12 Şubat 2013 Salı

"Ölmek dışında hiçbir şey istemiyorum.

Jane Austen"

Genel ruh halim bunun üzerine olsa da, birkaç gündür bunun yerini yalnızca uyuma isteği aldı. İlk kez böyle bir uykusuzluk içindeyim. Hep uykusuz kalıyordum ama o zamanlar istediğim anda uyuyabiliyordum. Artık bu olmuyor ve uyumak için özel bir çaba sarfediyorum. Sınavına pek az sayıda gün kalmış sefil bir öğrenci olsam da bu durum hiç umurumda değilmiş gibi sanki. Ben hala sınavdan çıktıktan sonra hangi şarkıyı dinleyeceğimi, hangi kitaplara sarılacağımı düşünüyorum. Oradan sağ çıkabilecek miyim ? Bunu daha çok düşünmem gerekirken yine her zamanki umursamaz tavrıma bürünüyorum. Edebiyat var. Artık üzerinde bilmem kaçıncı düzenlemeyi yaptığım hikayem var, yakında yarışmaya gidecek olan. Gitse de ondan da kurtulsam. Bu yıl üzerine biraz saçmalamak istiyorum. Olur da tahammül edip silmezsem bu yazdıklarımı ilerleyen zamanlarda okuyabilmek için.

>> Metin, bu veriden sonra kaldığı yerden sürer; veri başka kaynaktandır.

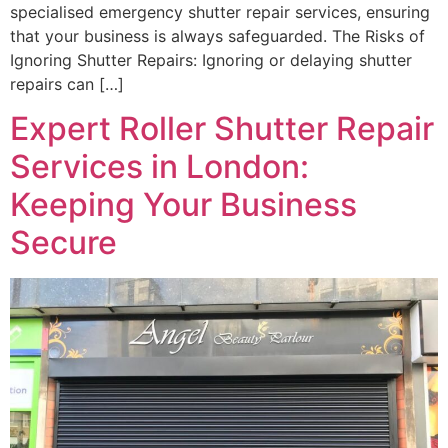
specialised emergency shutter repair services, ensuring
that your business is always safeguarded. The Risks of
Ignoring Shutter Repairs: Ignoring or delaying shutter
repairs can […]
Expert Roller Shutter Repair
Services in London:
Keeping Your Business
Secure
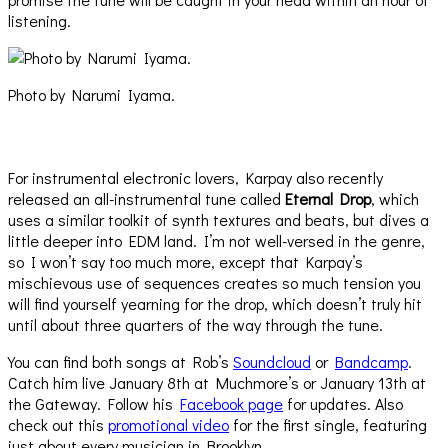
listening.
Photo by Narumi Iyama.
For instrumental electronic lovers, Karpay also recently
released an all-instrumental tune called
Eternal Drop
, which
uses a similar toolkit of synth textures and beats, but dives a
little deeper into EDM land. I’m not well-versed in the genre,
so I won’t say too much more, except that Karpay’s
mischievous use of sequences creates so much tension you
will find yourself yearning for the drop, which doesn’t truly hit
until about three quarters of the way through the tune.
You can find both songs at Rob’s
Soundcloud
or
Bandcamp
.
Catch him live January 8th at Muchmore’s or January 13th at
the Gateway. Follow his
Facebook page
for updates. Also
check out this
promotional video
for the first single, featuring
just about every musician in Brooklyn.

Ağustosun sonlarına doğru dershane başladı. Gerçek bir maraton başlıyordu ama ben farkında değildim. Eylül-Ekim-Kasım-Aralık-Ocak ... Uykusuz günler. Çözülmesi gereken sorular, umursanmayan psikolojik sorunlar. İntihar eşiğinde geçen bir yıl. Şu an başımda uykusuzluk nedeniyle ahmak bir baş ağrısı bulunmakta. Öyle ya da böyle bu yıl bitecek. Peki ya sonuç ? Olumsuz olursa bir yıl daha çekilir mi bu işkence ?

www.youtube.com/watch?v=EIWxCQvFQCE

Zaman zaman sen dahi etkisiz kalıyorsun Teoman.

www.youtube.com/watch?v=eTjvVWXTlKU

Bununla devam edip, bu ahmak yıl hakkında saçmalamaya devam ediyorum. Öncelikle bir noktada anlaşalım. Uyku bir insanın en temel fizyolojik ihtiyacıdır. Eğer onu uyumasına izin vermezseniz hiçbir şeyden gerçek anlamda tad alamaz hale gelir. En azından benim için böyle. Bunun yanında yalnızlık falan birkaç konu daha var onlara hiç değinmeyeceğim. Dün cümle dahi kuramayacak kadar berbat bir haldeydim. Bugün bunu biraz daha aşmış olsam da, OLMUYOR ! Bana yapılabilecek en büyük işkence uykusuz bırakmaktır sanırım.

Sürekli deneme sınavları, soru sayıları, netler, ödevler, sınavın ardından hiçbir zerresi bir işime yaramayacak olan bilgiler. Hayali hesaplar, durumlar. Olmayan meridyenlerin, olmayan paralellerin saat uzaklık hesapları. Olmayan sayılarla hayali bir şekilde, eğer başarısız isek gerizekalı muamelesi gördüğümüz matematik dersi.

Evet ben bir gerizekalıyım !

Matematik sınavlarında aynen böyle bağırmak istiyorum. Öyle hissettiriliyorum çünkü. O gözle bakıyorlar. Bunun yanında hiçbirinin sahip olmadığı bilgilere sahip olmam kimsenin umurunda değil. Saydığım kitap isimlerine, tanıdığım şair yazarlara "nasıl biliyorsun bunları" diye bakanlar dışında kimsenin umurunda değil.

Sanırım bu kadar saçmalık yeterli olacak.